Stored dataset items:
######
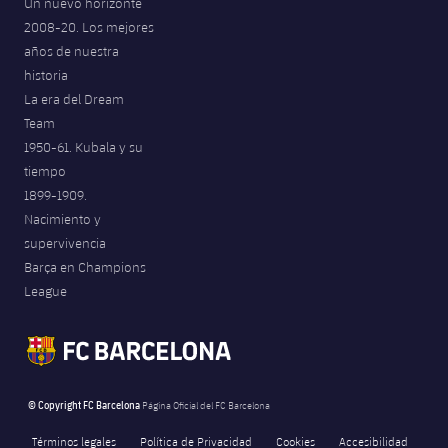
Un nuevo horizonte
2008-20. Los mejores
años de nuestra
historia
La era del Dream
Team
1950-61. Kubala y su
tiempo
1899-1909.
Nacimiento y
supervivencia
Barça en Champions
League
© Copyright FC Barcelona
Página Oficial del FC Barcelona
Términos legales
Política de Privacidad
Cookies
Accesibilidad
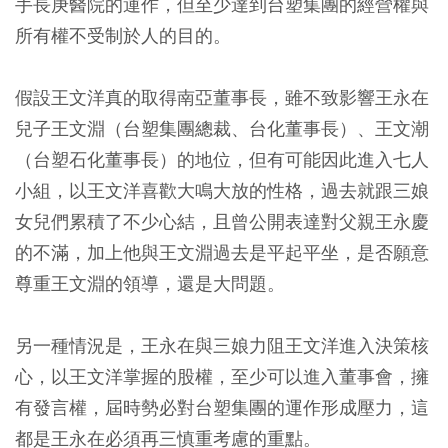
手長庚醫院的運作，但至少達到台塑集團的經營權與
所有權不受制於人的目的。
假設王文洋真的取得南亞董事長，雖不致影響王永在
兒子王文淵（台塑集團總裁、台化董事長）、王文潮
（台塑石化董事長）的地位，但有可能因此進入七人
小組，以王文洋喜歡大鳴大放的性格，過去就跟三娘
女兒們累積了不少心結，且曾公開表達對父親王永慶
的不滿，加上他與王文淵過去是平起平坐，是否願意
尊重王文淵的領導，還是大問題。
另一種情況是，王永在與三娘力阻王文洋進入決策核
心，以王文洋掌握的股權，至少可以進入董事會，擁
有發言權，屆時勢必對台塑集團的運作形成壓力，這
都是王永在必須再三慎重考慮的重點。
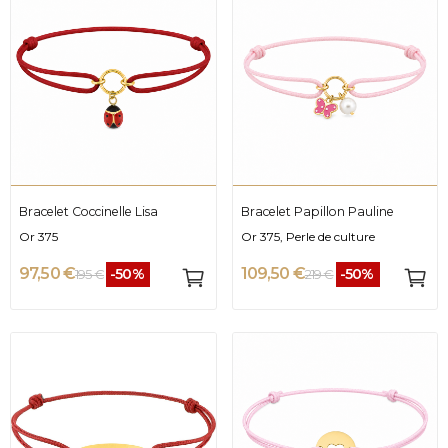
Bracelet Coccinelle Lisa
Bracelet Papillon Pauline
Or 375
Or 375, Perle de culture
97,50 €
109,50 €
-50%
-50%
195 €
219 €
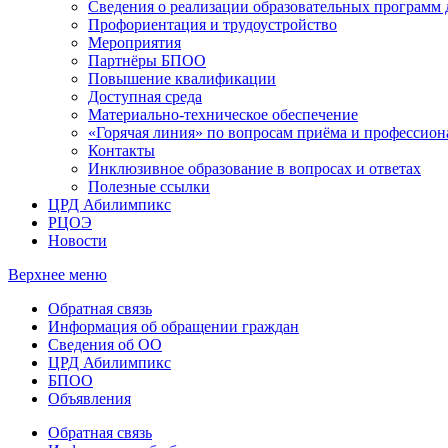
Сведения о реализации образовательных программ
Профориентация и трудоустройство
Мероприятия
Партнёры БПОО
Повышение квалификации
Доступная среда
Материально-техническое обеспечение
«Горячая линия» по вопросам приёма и профессион
Контакты
Инклюзивное образование в вопросах и ответах
Полезные ссылки
ЦРД Абилимпикс
РЦОЭ
Новости
Верхнее меню
Обратная связь
Информация об обращении граждан
Сведения об ОО
ЦРД Абилимпикс
БПОО
Объявления
Обратная связь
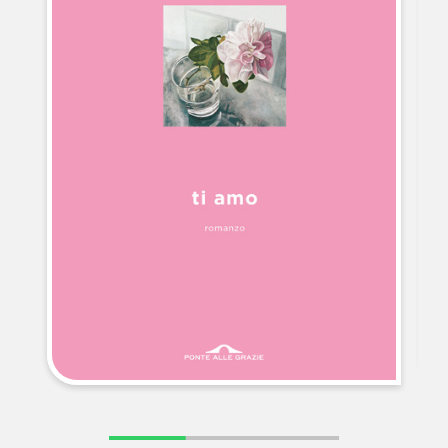
NEWS
CONTATTI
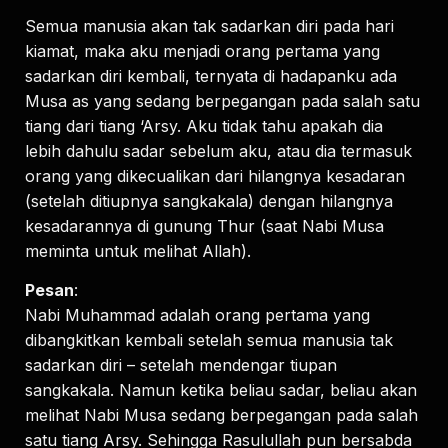
Semua manusia akan tak sadarkan diri pada hari
kiamat, maka aku menjadi orang pertama yang
sadarkan diri kembali, ternyata di hadapanku ada
Musa as yang sedang berpegangan pada salah satu
tiang dari tiang ‘Arsy. Aku tidak tahu apakah dia
lebih dahulu sadar sebelum aku, atau dia termasuk
orang yang dikecualikan dari hilangnya kesadaran
(setelah ditiupnya sangkakala) dengan hilangnya
kesadarannya di gunung Thur (saat Nabi Musa
meminta untuk melihat Allah).
Pesan
:
Nabi Muhammad adalah orang pertama yang
dibangkitkan kembali setelah semua manusia tak
sadarkan diri – setelah mendengar tiupan
sangkakala. Namun ketika beliau sadar, beliau akan
melihat Nabi Musa sedang berpegangan pada salah
satu tiang Arsy. Sehingga Rasulullah pun bersabda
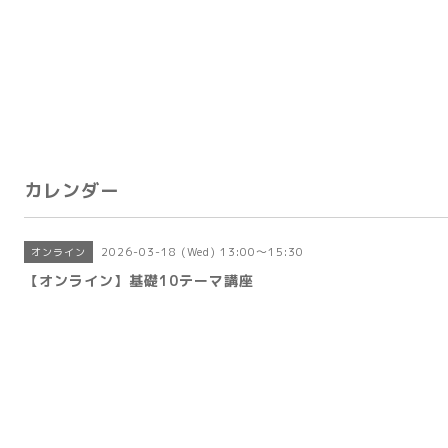
カレンダー
2026-03-18 (Wed) 13:00～15:30
オンライン
【オンライン】基礎10テーマ講座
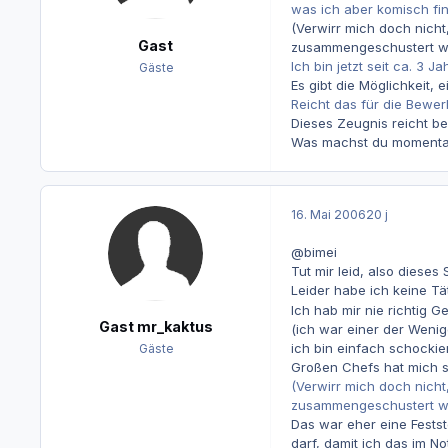
was ich aber komisch fi
(Verwirr mich doch nicht,
Gast
zusammengeschustert wu
Ich bin jetzt seit ca. 3
Gäste
Es gibt die Möglichkeit, 
Reicht das für die Bewe
Dieses Zeugnis reicht b
Was machst du momentan
16. Mai 2006
20 j
@bimei
Tut mir leid, also diese
Leider habe ich keine T
Ich hab mir nie richtig
Gast mr_kaktus
(ich war einer der Weni
ich bin einfach schockie
Gäste
Großen Chefs hat mich seh
(Verwirr mich doch nicht,
zusammengeschustert wu
Das war eher eine Fests
darf, damit ich das im N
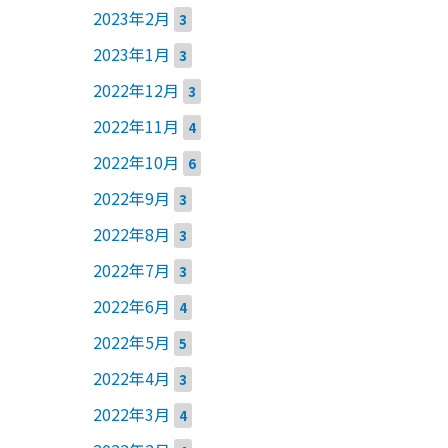
2023年2月
3
2023年1月
3
2022年12月
3
2022年11月
4
2022年10月
6
2022年9月
3
2022年8月
3
2022年7月
3
2022年6月
4
2022年5月
5
2022年4月
3
2022年3月
4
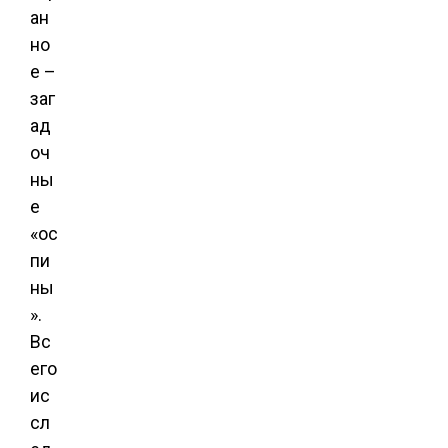
ан
но
е –
заг
ад
оч
ны
е
«ос
пи
ны
».
Вс
его
ис
сл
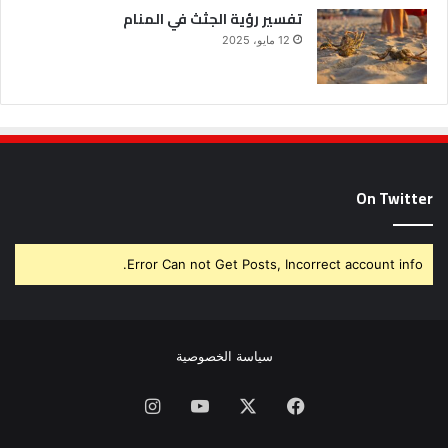
تفسير رؤية الجثث في المنام
12 مايو، 2025
On Twitter
Error Can not Get Posts, Incorrect account info.
سياسة الخصوصية
فيسبوك
X
يوتيوب
انستقرام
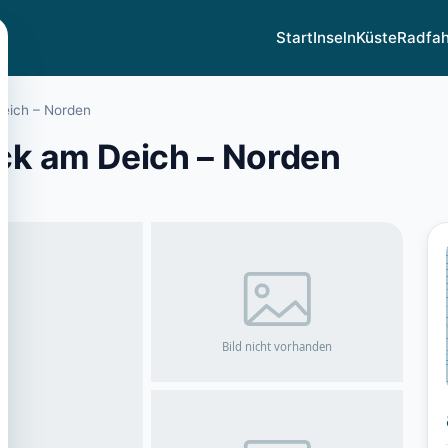
Start
Inseln
Küste
Radfa
eich – Norden
ck am Deich – Norden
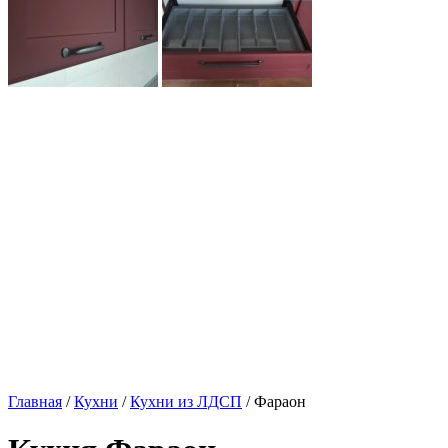
Главная
/
Кухни
/
Кухни из ЛДСП
/ Фараон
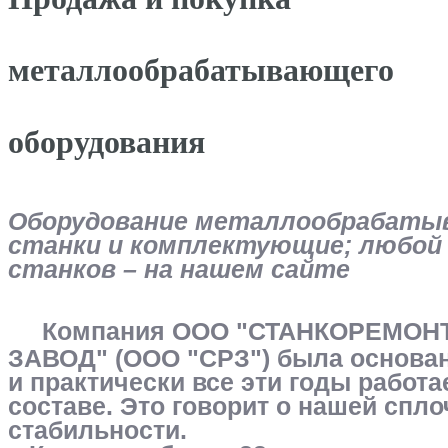
металлообрабатывающего
оборудования
Оборудование металлообрабаты
станки и комплектующие; любой
станков – на нашем сайте
Компания ООО "СТАНКОРЕМО
ЗАВОД" (ООО "СРЗ") была основан
и практически все эти годы работа
составе. Это говорит о нашей спло
стабильности.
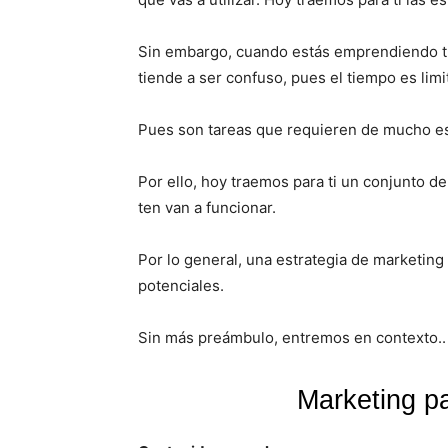
Sin embargo, cuando estás emprendiendo 
tiende a ser confuso, pues el tiempo es limi
Pues son tareas que requieren de mucho es
Por ello, hoy traemos para ti un conjunto 
ten van a funcionar.
Por lo general, una estrategia de marketing
potenciales.
Sin más preámbulo, entremos en contexto..
Marketing p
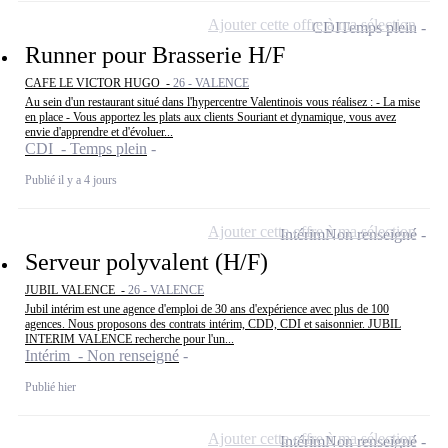
Ajouter cette offre à ma sélection
CDI
Temps plein
Runner pour Brasserie H/F
CAFE LE VICTOR HUGO -
26 - VALENCE
Au sein d'un restaurant situé dans l'hypercentre Valentinois vous réalisez : - La mise
en place - Vous apportez les plats aux clients Souriant et dynamique, vous avez
envie d'apprendre et d'évoluer...
CDI - Temps plein
Publié il y a 4 jours
Ajouter cette offre à ma sélection
Intérim
Non renseigné
Serveur polyvalent (H/F)
JUBIL VALENCE -
26 - VALENCE
Jubil intérim est une agence d'emploi de 30 ans d'expérience avec plus de 100
agences. Nous proposons des contrats intérim, CDD, CDI et saisonnier. JUBIL
INTERIM VALENCE recherche pour l'un...
Intérim - Non renseigné
Publié hier
Ajouter cette offre à ma sélection
Intérim
Non renseigné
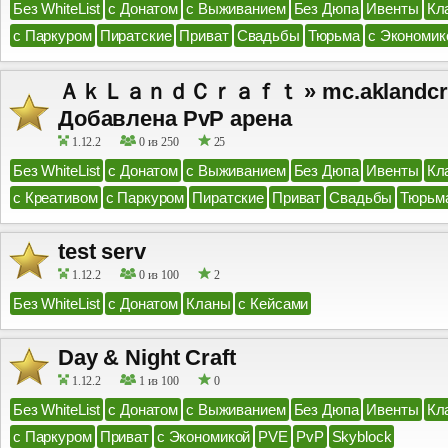
Без WhiteList
с Донатом
с Выживанием
Без Дюпа
Ивенты
Кл
с Паркуром
Пиратские
Приват
Свадьбы
Тюрьма
с Экономик
ＡｋＬａｎｄＣｒａｆｔ » mc.aklandcraft
Добавлена PvP арена
1.12.2
0 из 250
25
Без WhiteList
с Донатом
с Выживанием
Без Дюпа
Ивенты
Кл
с Креативом
с Паркуром
Пиратские
Приват
Свадьбы
Тюрьм
test serv
1.12.2
0 из 100
2
Без WhiteList
с Донатом
Кланы
с Кейсами
Day & Night Craft
1.12.2
1 из 100
0
Без WhiteList
с Донатом
с Выживанием
Без Дюпа
Ивенты
Кл
с Паркуром
Приват
с Экономикой
PVE
PvP
Skyblock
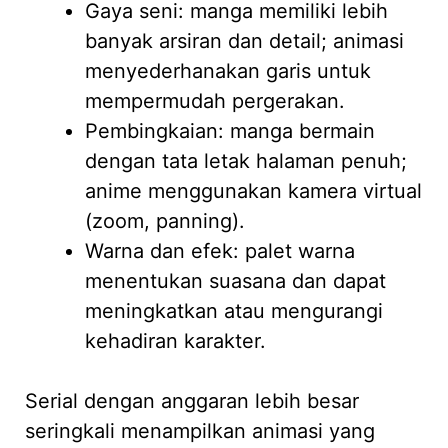
Gaya seni: manga memiliki lebih
banyak arsiran dan detail; animasi
menyederhanakan garis untuk
mempermudah pergerakan.
Pembingkaian: manga bermain
dengan tata letak halaman penuh;
anime menggunakan kamera virtual
(zoom, panning).
Warna dan efek: palet warna
menentukan suasana dan dapat
meningkatkan atau mengurangi
kehadiran karakter.
Serial dengan anggaran lebih besar
seringkali menampilkan animasi yang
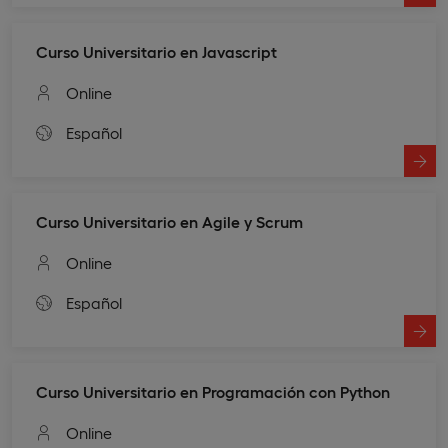
Curso Universitario en Javascript
Online
Español
Curso Universitario en Agile y Scrum
Online
Español
Curso Universitario en Programación con Python
Online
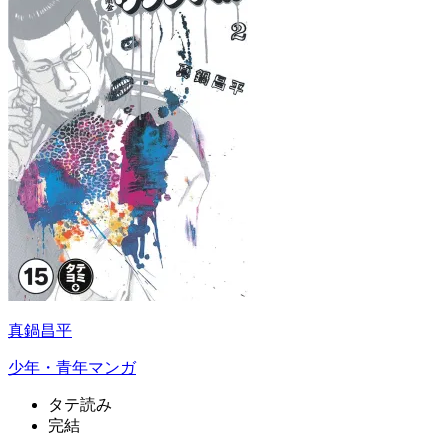
真鍋昌平
少年・青年マンガ
タテ読み
完結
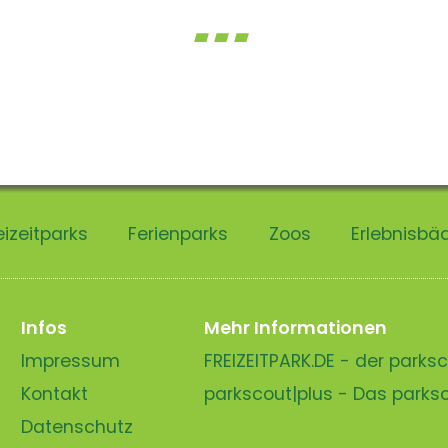
eizeitparks
Ferienparks
Zoos
Erlebnisbä
Infos
Mehr Informationen
Impressum
FREIZEITPARK.DE - der park
Kontakt
parkscout|plus - Das park
Datenschutz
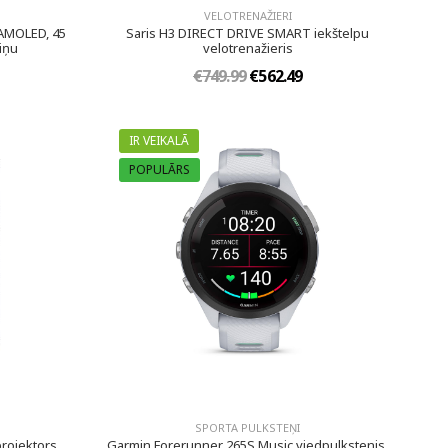
VELOTRENAŽIERI
 AMOLED, 45
Saris H3 DIRECT DRIVE SMART iekštelpu
iņu
velotrenažieris
€749.99
€562.49
IR VEIKALĀ
POPULĀRS
SPORTA PULKSTEŅI
rojektors
Garmin Forerunner 265S Music viedpulkstenis,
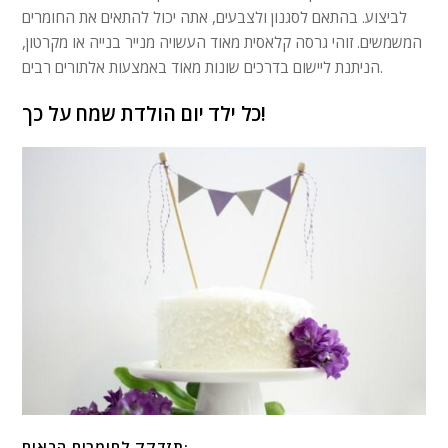
לביצוע. בהתאם לסגנון ולצבעים, אתה יכול להתאים את החומרים
המשמשים. זוהי גרסה קלאסית מאוד העשויה מנייר בנייה או מקרטון,
הניתנת ליישום בדרכים שונות מאוד באמצעות אלתורים רבים.
כל ילד יום הולדת שמח על כך!
תזדקק לחומרים הבאים:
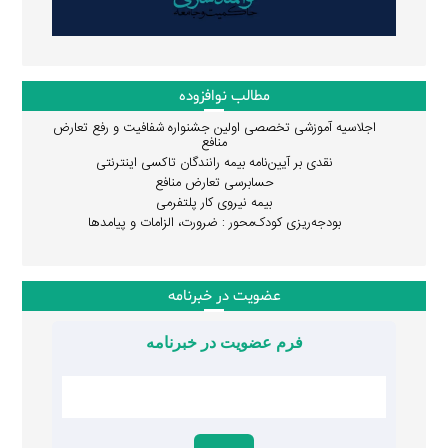
مطالب نوافزوده
اجلاسیه آموزشی تخصصی اولین جشنواره شفافیت و رفع تعارض
منافع
نقدی بر آیین‌نامه بیمه رانندگان تاکسی اینترنتی
حسابرسی تعارض منافع
بیمه نیروی کار پلتفرمی
بودجه‌ریزی کودک‌محور : ضرورت، الزامات و پیامدها
عضویت در خبرنامه
فرم عضویت در خبرنامه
######
Using the records above, copy every line that has the word "plus" in it.

- The answer:
Jubil intérim est une agence d'emploi de 30 ans d'expérience avec plus de 100
parkscout|plus - Das park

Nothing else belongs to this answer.